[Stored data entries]
☆ ☆ ☆ ☆ ☆

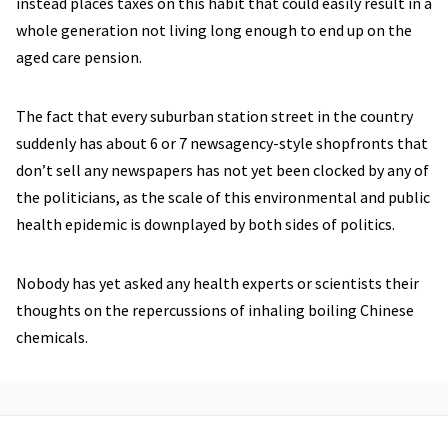
instead places taxes on this habit that could easily result in a
whole generation not living long enough to end up on the
aged care pension.
The fact that every suburban station street in the country
suddenly has about 6 or 7 newsagency-style shopfronts that
don’t sell any newspapers has not yet been clocked by any of
the politicians, as the scale of this environmental and public
health epidemic is downplayed by both sides of politics.
Nobody has yet asked any health experts or scientists their
thoughts on the repercussions of inhaling boiling Chinese
chemicals.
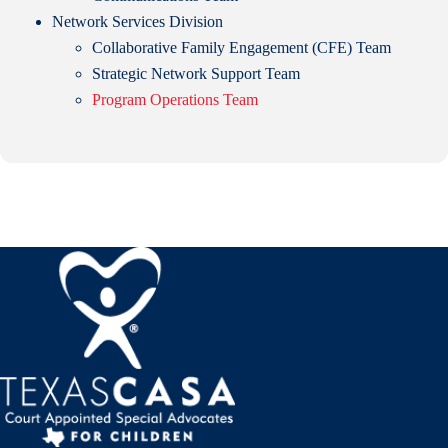
Network Services Division
Collaborative Family Engagement (CFE) Team
Strategic Network Support Team
Program Operations Team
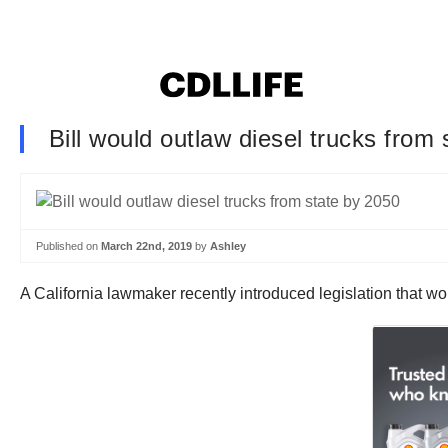
Bill would outlaw diesel trucks from
Published on
March 22nd, 2019
by
Ashley
A California lawmaker recently introduced legislation that wou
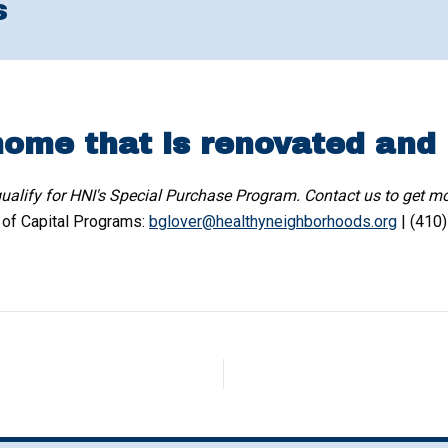
s
home that is renovated and
alify for HNI's Special Purchase Program. Contact us to get mo
r of Capital Programs:
bglover@healthyneighborhoods.org
| (410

☆ ☆ ☆ ☆ ☆

Exercise details
What lines in the entries above hold "this"? Copy every one.

Response box
instead places taxes on this habit that could easily result in a
the politicians, as the scale of this environmental and public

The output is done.